BAB II TINJAUAN PUSTAKA A. PENGERTIAN Sarkoma Kaposi adalah kanker yang berasal dari pembuluh darah, biasanya pada kulit. Sarkoma Kaposi adalah tumor yang disebabkan oleh virus human herpesvirus 8 (HHV8). Sarkoma Kaposi pertama kali dideskripsikan oleh Moritz Kaposi, seorang ahli ilmu penyakit kulit Hongaria di Universitas Wina tahun 1872. Sarkoma Kaposi secara luas diketahui sebagai salah satu penyakit yang muncul akibat dari AIDS pada tahun 1980-an. (2,3) B. ANATOMI & FISIOLOGI 1. Kulit Kulit merupakan pelindung tubuh beragam luas dan tebalnya.

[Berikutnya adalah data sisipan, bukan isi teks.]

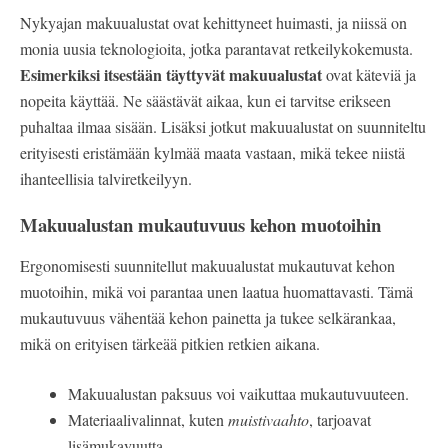
Nykyajan makuualustat ovat kehittyneet huimasti, ja niissä on
monia uusia teknologioita, jotka parantavat retkeilykokemusta.
Esimerkiksi itsestään täyttyvät makuualustat
ovat käteviä ja
nopeita käyttää. Ne säästävät aikaa, kun ei tarvitse erikseen
puhaltaa ilmaa sisään. Lisäksi jotkut makuualustat on suunniteltu
erityisesti eristämään kylmää maata vastaan, mikä tekee niistä
ihanteellisia talviretkeilyyn.
Makuualustan mukautuvuus kehon muotoihin
Ergonomisesti suunnitellut makuualustat mukautuvat kehon
muotoihin, mikä voi parantaa unen laatua huomattavasti. Tämä
mukautuvuus vähentää kehon painetta ja tukee selkärankaa,
mikä on erityisen tärkeää pitkien retkien aikana.
Makuualustan paksuus voi vaikuttaa mukautuvuuteen.
Materiaalivalinnat, kuten
muistivaahto
, tarjoavat
lisämukavuutta.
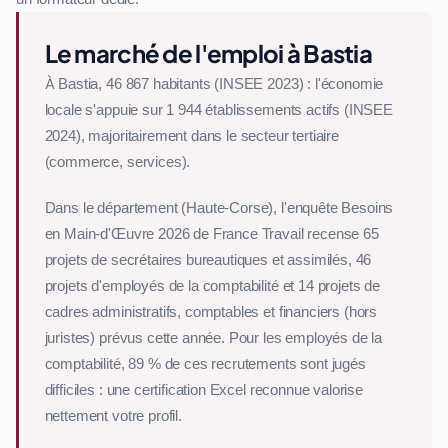
Le marché de l'emploi à Bastia
À Bastia, 46 867 habitants (INSEE 2023) : l'économie
locale s'appuie sur 1 944 établissements actifs (INSEE
2024), majoritairement dans le secteur tertiaire
(commerce, services).
Dans le département (Haute-Corse), l'enquête Besoins
en Main-d'Œuvre 2026 de France Travail recense 65
projets de secrétaires bureautiques et assimilés, 46
projets d'employés de la comptabilité et 14 projets de
cadres administratifs, comptables et financiers (hors
juristes) prévus cette année. Pour les employés de la
comptabilité, 89 % de ces recrutements sont jugés
difficiles : une certification Excel reconnue valorise
nettement votre profil.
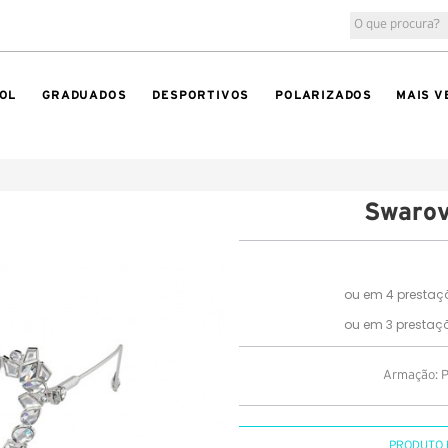
OL
GRADUADOS
DESPORTIVOS
POLARIZADOS
MAIS V
Swarov
Armação: Pr
PRODUTO 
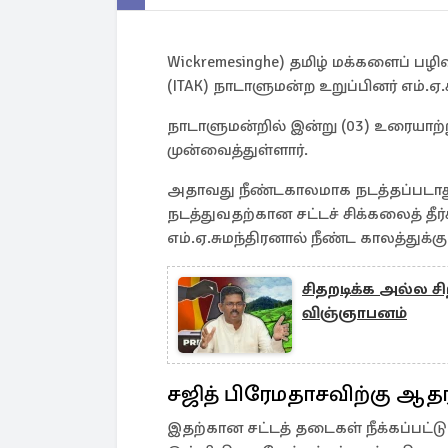
Wickremesinghe) தமிழ் மக்களைப் பழி
(ITAK) நாடாளுமன்ற உறுப்பினர் எம்.ஏ.சு
நாடாளுமன்றில் இன்று (03) உரையாற்ற
முன்வைத்துள்ளார்.
அதாவது நீண்டகாலமாக நடத்தப்படா
நடத்துவதற்கான சட்டச் சிக்கலைத் த
எம்.ஏ.சுமந்திரனால் நீண்ட காலத்துக்கு 
சிதறடிக்க அல்ல ச
விஞ்ஞாபனம்
சஜித் பிரேமதாசவிற்கு ஆத
இதற்கான சட்டத் தடைகள் நீக்கப்பட்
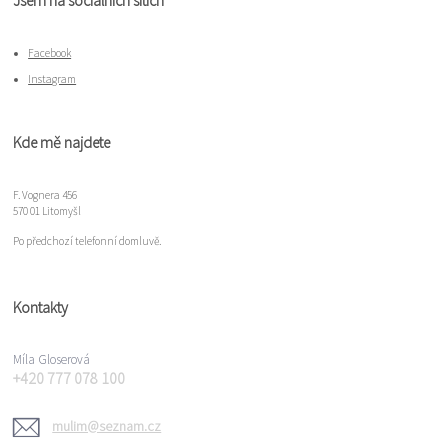
Jsem na sociálních sítích
Facebook
Instagram
Kde mě najdete
F. Vognera 456
570 01 Litomyšl
Po předchozí telefonní domluvě.
Kontakty
Míla Gloserová
+420 777 078 100
mulim@seznam.cz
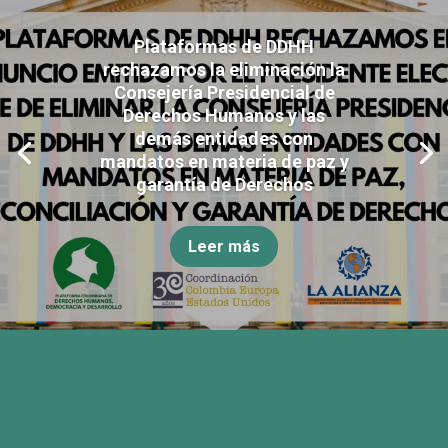
Plataformas de DDHH
rechazamos la eliminación la
Consejería Presidencial de
Derechos Humanos y las
demás entidades con
mandatos en materia de paz y
garantía de Derechos
Leer más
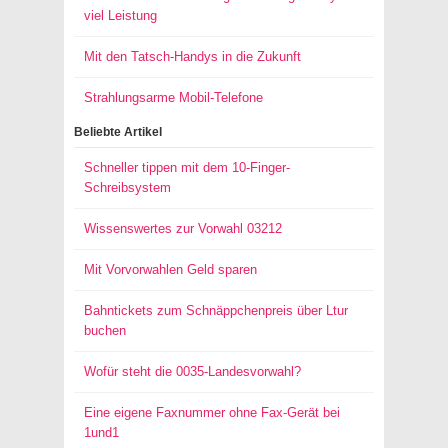
viel Leistung
Mit den Tatsch-Handys in die Zukunft
Strahlungsarme Mobil-Telefone
Beliebte Artikel
Schneller tippen mit dem 10-Finger-
Schreibsystem
Wissenswertes zur Vorwahl 03212
Mit Vorvorwahlen Geld sparen
Bahntickets zum Schnäppchenpreis über Ltur
buchen
Wofür steht die 0035-Landesvorwahl?
Eine eigene Faxnummer ohne Fax-Gerät bei
1und1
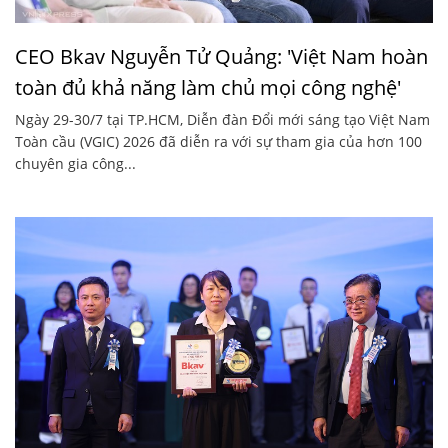
CEO Bkav Nguyễn Tử Quảng: 'Việt Nam hoàn
toàn đủ khả năng làm chủ mọi công nghệ'
Ngày 29-30/7 tại TP.HCM, Diễn đàn Đổi mới sáng tạo Việt Nam
Toàn cầu (VGIC) 2026 đã diễn ra với sự tham gia của hơn 100
chuyên gia công...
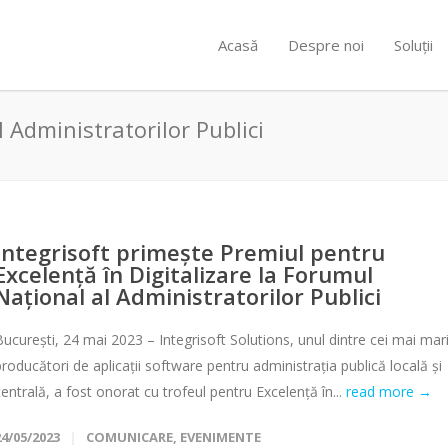
Acasă
Despre noi
Soluții
 Administratorilor Publici
Integrisoft primește Premiul pentru
Excelență în Digitalizare la Forumul
Național al Administratorilor Publici
București, 24 mai 2023 – Integrisoft Solutions, unul dintre cei mai mar
producători de aplicații software pentru administrația publică locală și
centrală, a fost onorat cu trofeul pentru Excelență în...
read more →
24/05/2023
COMUNICARE
,
EVENIMENTE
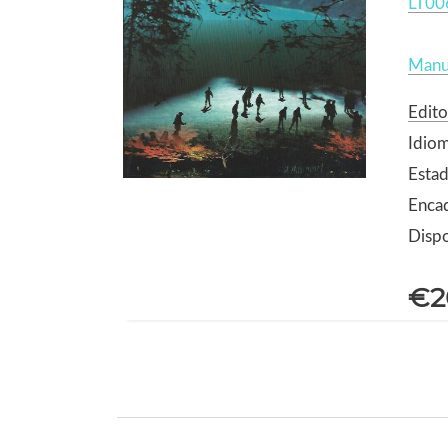
LT00
Manu
Edit
Idio
Estad
Enca
Dispo
€2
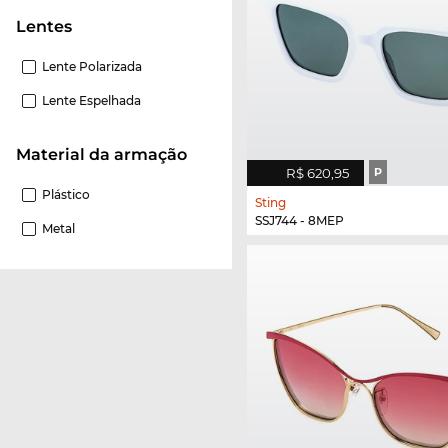
Lentes
Lente Polarizada
Lente Espelhada
material da armação
R$ 620,95
P
Plástico
Sting
SSJ744 - 8MEP
Metal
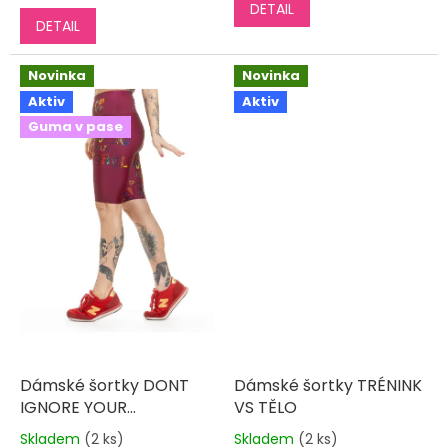
DETAIL
5,0
DETAIL
z
5
hvězdiček.
Novinka
Novinka
Aktiv
Aktiv
Guma v pase
Dámské šortky DONT
Dámské šortky TRÉNINK
IGNORE YOUR
VS TĚLO
POTENTIAL
Skladem
(2 ks)
Skladem
(2 ks)
Průměrné
Průměrné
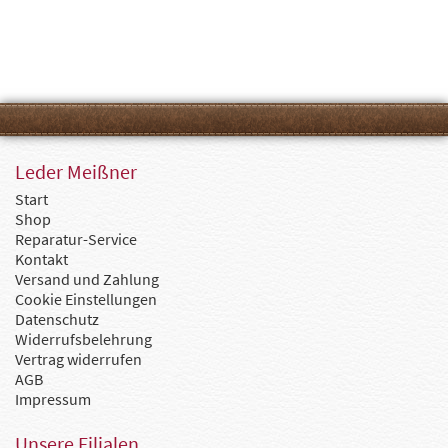
Leder Meißner
Start
Shop
Reparatur-Service
Kontakt
Versand und Zahlung
Cookie Einstellungen
Datenschutz
Widerrufsbelehrung
Vertrag widerrufen
AGB
Impressum
Unsere Filialen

Luas kulit orang dewasa adalah satu setengah sampai dua meter persegi. Tebalnya antara 1,5 5 mm, bergantung pada letak kulit, umur, jenis kelamin, suhu, dan keadaan gizi. Kulit paling tipis pada kelopak mata, penis, labium minor dan bagian medial lengan atas, sedangkan kulit tebal terdapat di telapak tangan dan kaki, punggung, bahu, dan bokong. (4,5) Bagian-bagian Kulit Kulit terbagi atas tiga lapisan pokok, yaitu epidermis, dermis atau korium, dan jaringan subkutan atau subkutis.(4,5) a. Epidermis Epidermis tersusun atas lapisan tanduk lapisan korneum dan lapisan Malpighi. Lapisan korneum merupakan lapisan kulit mati, yang dapat mengelupas dan digantikan oleh sel-sel baru. Lapisan Malpighi terdiri atas lapisan spinosum dan lapisan germinativum. Lapisan spinosum berfungsi menahan gesekan dari luar. Lapisan germinativum mengandung sel-sel yang aktif membelah diri, mengantikan lapisan sel-sel pada lapisan korneum.Lapisan Malphighi mengandung pigmen melanin yang memberi warna pada kulit. (4,5)
3

Bagian dari Epidermis: a. Lapisan tanduk atau stratum korneum yaitu lapisan kulit yang paling luar yang terdiri dari beberapa lapis sel gepeng yang mati, tidak berinti dan protoplasmanya telah berubah menjadi keratin (zat tanduk). (4,5) b. Stratum Lusidum yaitu lapisan sel gepeng tanpa inti dengan protoplasma berubah menjadi eleidin (protein). Tampak jelas pada telapak tangan dan kaki. (4,5) c. Lapisan granular atau stratum granulosum yaitu 2 atau 3 lapisan sel gepeng dengan sitoplasma berbutir kasar dan terdapat inti di antaranya. Mukosa biasanya tidak memiliki lapisan ini. Tampak jelas pada telapak tangan dan kaki. (4,5) d. Lapisan malpighi atau stratum spinosum. Nama lainnya adalah pickle cell layer (lapisan akanta). Terdiri dari beberapa lapis sel berbentuk poligonal dengan besar berbeda-beda karena adanya proses mitosis. Protoplasma jernih karena mengandung banyak glikogen dan inti terletak ditengah-tengah. Makin dekat letaknya ke permukaan bentuk sel semakin gepeng. Diantara sel terdapat jembatan antar sel (intercellular bridges) terdiri dari protoplasma dan tonofibril atau keratin. Penebalan antar jembatan membentuk penebalan bulat kecil disebut nodus bizzozero. Diantara sel juga terdapat sel langerhans. (4,5) e. Lapisan basal atau stratum germinativium. Terdiri dari sel berbentuk kubus tersusun vertikal pada perbatasan dermo-epidermal, berbaris seperti pagar (palisade),mengadakan mitosis dari berbagai fungsi reproduktif. (4,5) b. Dermis Dermis atau korium merupakan lapisan bawah epidermis dan diatas jaringan subkutan. Dermis terdiri dari jaringan ikat yang dilapisan atas terjalin rapat (pars papillaris), sedangkan dibagian bawah terjalin lebih lebih longgar (pars reticularis). Lapisan pars retucularis mengandung pembuluh darah, saraf, rambut, kelenjar keringat dan kelenjar sebaseus.
(5,6)

c. Jaringan Subkutan (Subkutis atau Hipodermis)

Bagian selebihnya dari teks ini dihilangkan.